Она снимает с полки первый попавшийся томик — вот он, лесковский «Левша» с рисунками Кукрыниксов: «Детлит», год тысяча девятьсот семьдесят пятый, — и почти забывает о переезде — точнее, важность его сжимается до размеров спичечной коробки, а по сему… Вот раскладушка «Маша и Медведь» с рисунками Конашевича — год тысяча девятьсот семьдесят первый… Вот трогательные, лучшие в мире, «Сказки» Андерсена, а за ними — великолепно изданные — Шарля Перро: красно-бордовый фон, чей-то принц на белом коне, черные ветви деревьев… «Уж каких только обетов они ни давали, ездили и на богомолье и на целебные воды — все было напрасно…» — Сана вдруг вспоминает, что в детстве невероятно узкое и соленое богомолье казалось непереводимым… Вот лагинский «Старик Хоттабыч»: год тысяча девятьсот семидесятый — привет Вольке Костылькову, Жене Богораду и, ха, всем индийским слонам!

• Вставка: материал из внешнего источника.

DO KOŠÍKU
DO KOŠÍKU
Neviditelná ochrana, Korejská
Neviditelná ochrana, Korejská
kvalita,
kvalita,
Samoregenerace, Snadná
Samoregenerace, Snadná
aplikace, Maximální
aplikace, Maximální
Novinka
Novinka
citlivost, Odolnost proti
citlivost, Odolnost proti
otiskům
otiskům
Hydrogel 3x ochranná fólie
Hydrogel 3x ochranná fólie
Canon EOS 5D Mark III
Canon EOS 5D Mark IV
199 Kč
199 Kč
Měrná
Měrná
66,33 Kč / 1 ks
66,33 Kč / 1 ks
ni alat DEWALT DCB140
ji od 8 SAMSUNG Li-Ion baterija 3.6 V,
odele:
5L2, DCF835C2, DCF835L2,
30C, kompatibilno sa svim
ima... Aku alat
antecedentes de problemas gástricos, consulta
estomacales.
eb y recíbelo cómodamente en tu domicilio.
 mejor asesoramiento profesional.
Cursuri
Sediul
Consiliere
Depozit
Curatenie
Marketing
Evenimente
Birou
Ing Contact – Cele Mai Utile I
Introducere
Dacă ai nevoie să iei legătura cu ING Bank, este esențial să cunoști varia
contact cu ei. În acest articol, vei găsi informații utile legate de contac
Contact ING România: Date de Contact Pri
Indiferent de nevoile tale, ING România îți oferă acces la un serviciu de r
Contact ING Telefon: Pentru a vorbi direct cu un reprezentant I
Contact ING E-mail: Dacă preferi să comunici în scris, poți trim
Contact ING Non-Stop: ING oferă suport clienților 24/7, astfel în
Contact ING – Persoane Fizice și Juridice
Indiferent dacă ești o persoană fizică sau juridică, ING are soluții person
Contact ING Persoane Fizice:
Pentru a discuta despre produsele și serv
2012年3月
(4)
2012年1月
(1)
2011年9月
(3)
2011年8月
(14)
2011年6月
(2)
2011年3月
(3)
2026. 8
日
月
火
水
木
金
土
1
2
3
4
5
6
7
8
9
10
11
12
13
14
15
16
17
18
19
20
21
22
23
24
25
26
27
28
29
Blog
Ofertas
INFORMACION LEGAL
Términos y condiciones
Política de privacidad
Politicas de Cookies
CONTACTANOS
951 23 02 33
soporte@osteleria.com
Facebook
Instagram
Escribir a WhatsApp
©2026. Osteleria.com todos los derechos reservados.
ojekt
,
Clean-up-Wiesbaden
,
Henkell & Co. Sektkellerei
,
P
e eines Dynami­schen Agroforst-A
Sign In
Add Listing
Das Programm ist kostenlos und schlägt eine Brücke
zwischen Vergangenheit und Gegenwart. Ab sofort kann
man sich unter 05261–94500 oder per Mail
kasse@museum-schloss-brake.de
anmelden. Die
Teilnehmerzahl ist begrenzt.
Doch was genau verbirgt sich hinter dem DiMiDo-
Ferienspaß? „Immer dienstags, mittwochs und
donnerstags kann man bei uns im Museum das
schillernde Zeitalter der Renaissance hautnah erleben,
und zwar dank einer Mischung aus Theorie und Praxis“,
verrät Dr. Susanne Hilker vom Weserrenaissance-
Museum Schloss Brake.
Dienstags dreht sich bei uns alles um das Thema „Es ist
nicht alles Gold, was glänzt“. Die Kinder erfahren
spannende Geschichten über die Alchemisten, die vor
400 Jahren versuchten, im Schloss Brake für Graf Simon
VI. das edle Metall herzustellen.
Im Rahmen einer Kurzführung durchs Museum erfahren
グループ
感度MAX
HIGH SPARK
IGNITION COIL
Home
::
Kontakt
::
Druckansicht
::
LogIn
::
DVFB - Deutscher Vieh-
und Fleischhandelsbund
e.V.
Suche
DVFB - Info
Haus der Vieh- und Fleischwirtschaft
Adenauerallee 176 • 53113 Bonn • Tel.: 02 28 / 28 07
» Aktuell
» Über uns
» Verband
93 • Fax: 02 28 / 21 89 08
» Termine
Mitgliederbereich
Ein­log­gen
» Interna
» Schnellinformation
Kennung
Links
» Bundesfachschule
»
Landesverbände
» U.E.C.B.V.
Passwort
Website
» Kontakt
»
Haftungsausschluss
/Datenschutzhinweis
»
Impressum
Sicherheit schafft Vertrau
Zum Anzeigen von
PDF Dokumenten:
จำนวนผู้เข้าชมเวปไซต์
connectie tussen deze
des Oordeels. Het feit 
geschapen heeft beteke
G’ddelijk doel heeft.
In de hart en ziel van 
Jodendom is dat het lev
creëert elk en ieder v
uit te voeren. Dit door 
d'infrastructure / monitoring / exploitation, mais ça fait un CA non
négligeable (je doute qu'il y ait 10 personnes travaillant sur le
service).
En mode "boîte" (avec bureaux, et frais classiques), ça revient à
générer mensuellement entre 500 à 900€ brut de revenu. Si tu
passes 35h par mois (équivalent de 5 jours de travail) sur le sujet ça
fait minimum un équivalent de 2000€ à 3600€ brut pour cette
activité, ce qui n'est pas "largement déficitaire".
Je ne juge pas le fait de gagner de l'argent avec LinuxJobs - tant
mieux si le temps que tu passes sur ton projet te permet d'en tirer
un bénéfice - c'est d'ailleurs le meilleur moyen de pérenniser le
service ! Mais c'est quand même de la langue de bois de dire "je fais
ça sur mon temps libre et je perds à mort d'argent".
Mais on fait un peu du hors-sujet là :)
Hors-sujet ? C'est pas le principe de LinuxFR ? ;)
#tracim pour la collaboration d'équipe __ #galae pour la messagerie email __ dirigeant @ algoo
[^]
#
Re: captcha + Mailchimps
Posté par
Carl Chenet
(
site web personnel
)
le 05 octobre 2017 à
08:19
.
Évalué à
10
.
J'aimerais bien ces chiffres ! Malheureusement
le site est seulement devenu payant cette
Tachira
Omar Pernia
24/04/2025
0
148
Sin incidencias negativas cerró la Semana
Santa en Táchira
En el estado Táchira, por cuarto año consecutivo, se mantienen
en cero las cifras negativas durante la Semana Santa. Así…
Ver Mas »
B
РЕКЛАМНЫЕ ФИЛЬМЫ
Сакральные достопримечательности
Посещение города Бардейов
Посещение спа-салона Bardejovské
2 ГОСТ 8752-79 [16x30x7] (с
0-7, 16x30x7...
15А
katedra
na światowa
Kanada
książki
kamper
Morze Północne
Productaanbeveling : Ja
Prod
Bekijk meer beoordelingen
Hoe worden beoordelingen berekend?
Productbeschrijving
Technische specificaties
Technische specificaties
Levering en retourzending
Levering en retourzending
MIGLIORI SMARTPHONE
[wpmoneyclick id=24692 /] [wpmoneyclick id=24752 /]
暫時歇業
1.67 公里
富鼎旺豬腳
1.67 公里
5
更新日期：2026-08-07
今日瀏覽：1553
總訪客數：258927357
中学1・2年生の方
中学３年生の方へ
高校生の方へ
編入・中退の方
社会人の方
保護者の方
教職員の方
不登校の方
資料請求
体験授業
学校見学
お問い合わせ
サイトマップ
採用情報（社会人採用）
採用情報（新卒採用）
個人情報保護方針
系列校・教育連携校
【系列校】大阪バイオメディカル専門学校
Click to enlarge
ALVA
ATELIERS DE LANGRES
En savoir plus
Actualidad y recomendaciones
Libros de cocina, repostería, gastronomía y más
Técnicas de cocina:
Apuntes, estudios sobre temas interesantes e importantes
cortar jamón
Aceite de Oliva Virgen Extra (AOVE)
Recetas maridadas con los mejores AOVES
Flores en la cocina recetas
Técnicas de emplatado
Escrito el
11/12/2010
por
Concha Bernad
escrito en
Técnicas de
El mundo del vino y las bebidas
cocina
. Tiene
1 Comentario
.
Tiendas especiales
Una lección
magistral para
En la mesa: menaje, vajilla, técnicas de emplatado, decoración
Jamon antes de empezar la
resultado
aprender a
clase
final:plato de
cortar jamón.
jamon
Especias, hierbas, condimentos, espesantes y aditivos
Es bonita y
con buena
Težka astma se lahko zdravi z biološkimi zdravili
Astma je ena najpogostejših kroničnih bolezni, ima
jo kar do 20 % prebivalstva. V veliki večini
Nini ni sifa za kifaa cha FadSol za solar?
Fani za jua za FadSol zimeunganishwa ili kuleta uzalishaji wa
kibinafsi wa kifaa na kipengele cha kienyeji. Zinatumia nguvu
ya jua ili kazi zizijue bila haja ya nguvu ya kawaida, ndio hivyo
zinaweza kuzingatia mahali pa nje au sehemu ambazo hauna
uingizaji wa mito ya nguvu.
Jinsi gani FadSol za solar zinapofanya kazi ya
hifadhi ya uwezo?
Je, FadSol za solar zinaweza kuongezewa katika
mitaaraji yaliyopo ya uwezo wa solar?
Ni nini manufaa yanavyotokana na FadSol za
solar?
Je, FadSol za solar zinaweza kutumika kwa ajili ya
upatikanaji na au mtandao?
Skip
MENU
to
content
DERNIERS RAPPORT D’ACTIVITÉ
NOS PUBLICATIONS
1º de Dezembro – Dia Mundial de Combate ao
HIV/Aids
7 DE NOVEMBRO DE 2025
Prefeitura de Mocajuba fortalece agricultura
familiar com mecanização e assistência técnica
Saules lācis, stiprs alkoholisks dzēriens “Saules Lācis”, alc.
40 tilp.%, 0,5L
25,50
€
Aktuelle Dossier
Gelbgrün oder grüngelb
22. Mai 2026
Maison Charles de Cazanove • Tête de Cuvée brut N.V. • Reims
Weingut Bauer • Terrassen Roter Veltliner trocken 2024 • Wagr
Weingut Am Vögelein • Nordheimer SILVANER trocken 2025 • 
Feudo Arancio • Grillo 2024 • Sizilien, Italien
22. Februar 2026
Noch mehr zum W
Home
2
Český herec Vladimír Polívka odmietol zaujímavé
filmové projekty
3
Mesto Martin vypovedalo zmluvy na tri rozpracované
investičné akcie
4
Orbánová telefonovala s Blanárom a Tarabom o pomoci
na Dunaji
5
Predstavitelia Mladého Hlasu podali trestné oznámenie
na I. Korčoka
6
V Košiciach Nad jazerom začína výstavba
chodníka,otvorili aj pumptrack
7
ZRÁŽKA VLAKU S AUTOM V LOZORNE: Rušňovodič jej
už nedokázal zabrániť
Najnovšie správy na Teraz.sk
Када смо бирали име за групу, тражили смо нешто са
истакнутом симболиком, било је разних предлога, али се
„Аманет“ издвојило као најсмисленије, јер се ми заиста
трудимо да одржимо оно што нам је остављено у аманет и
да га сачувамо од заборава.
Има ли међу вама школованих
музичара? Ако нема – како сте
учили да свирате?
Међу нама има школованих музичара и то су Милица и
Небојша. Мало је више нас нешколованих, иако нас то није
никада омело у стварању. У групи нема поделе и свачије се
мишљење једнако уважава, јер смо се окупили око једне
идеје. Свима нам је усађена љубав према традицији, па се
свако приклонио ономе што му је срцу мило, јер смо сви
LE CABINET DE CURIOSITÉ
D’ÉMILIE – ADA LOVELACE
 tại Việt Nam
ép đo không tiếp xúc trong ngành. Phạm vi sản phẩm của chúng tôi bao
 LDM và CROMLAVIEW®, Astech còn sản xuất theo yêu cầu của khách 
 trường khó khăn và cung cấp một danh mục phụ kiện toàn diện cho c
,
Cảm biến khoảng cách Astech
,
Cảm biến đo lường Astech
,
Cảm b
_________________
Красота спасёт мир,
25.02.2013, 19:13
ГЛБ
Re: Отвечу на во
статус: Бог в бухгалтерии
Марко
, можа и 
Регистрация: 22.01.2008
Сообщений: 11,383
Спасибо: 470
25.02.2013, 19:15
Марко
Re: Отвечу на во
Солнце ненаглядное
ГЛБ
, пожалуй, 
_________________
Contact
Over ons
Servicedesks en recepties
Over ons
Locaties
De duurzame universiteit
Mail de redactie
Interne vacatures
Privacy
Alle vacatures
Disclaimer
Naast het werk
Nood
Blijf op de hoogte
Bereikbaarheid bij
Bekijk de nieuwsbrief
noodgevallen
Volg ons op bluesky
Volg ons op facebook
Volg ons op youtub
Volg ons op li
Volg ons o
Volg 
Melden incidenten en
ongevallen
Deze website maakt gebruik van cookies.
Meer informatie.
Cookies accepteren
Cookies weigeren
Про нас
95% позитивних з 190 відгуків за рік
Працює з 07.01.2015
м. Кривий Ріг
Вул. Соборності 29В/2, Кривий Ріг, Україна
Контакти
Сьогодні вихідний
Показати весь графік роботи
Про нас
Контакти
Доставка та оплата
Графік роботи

Даже «Анечка-Невеличка и Соломенный Гумберт»
[37]
есть — возможно, именно пивоваровские рисунки
[38]
сыграли не последнюю роль в том, что Сана легко, до школки еще, восприняла Босха. От альбома с репродукциями ее оттаскивали едва ли не за уши: ох, как не хотелось расставаться с мелованной бумагой, тем более что ни люди, ни чудища не вызвали в душе и малой толики страха, а «Сады земных наслаждений» по-настоящему восхитили. Христос между Адамом и Евой на левой створке триптиха, странненький рай — с огромными, больше человека, птицами да кавалькадами людей, животных и всевозможными страшилищами — на центральной части. Более же всего изумило Сану то, что в аду души грешников — она, конечно, не понимала еще, что это души — пытают на арфе, лютне и органиструме: «Венера покровительствует музыкантам и музыке, — объяснял отец. — Но люди плохо себя вели, и поэтому несут наказание» — «А меня… меня — что, тоже будут так мучить… за фоно?» — Сана подняла на него блестящие от слез глаза. — «Почему, глупая? Ты разве собираешься убить кого-нибудь? Или стать пьяницей? Или, может, хочешь ходить при всех голышом?..» — «Нет-нет, — Сана вытерла щеки кулачком. — Нет-нет, но…». Но: здоровенный ОГИЗовский том Пушкина, год издания тысяча девятьсот сорок шесто-ой — не хнычь, Сана, не хнычь, а злосчастный-то альбомчик — для учащихся пианистов — не тронь. Пошел Ясь на лужок — до-до-соль, ля-ля-соль, — накосил муравушки стожок, сцуко.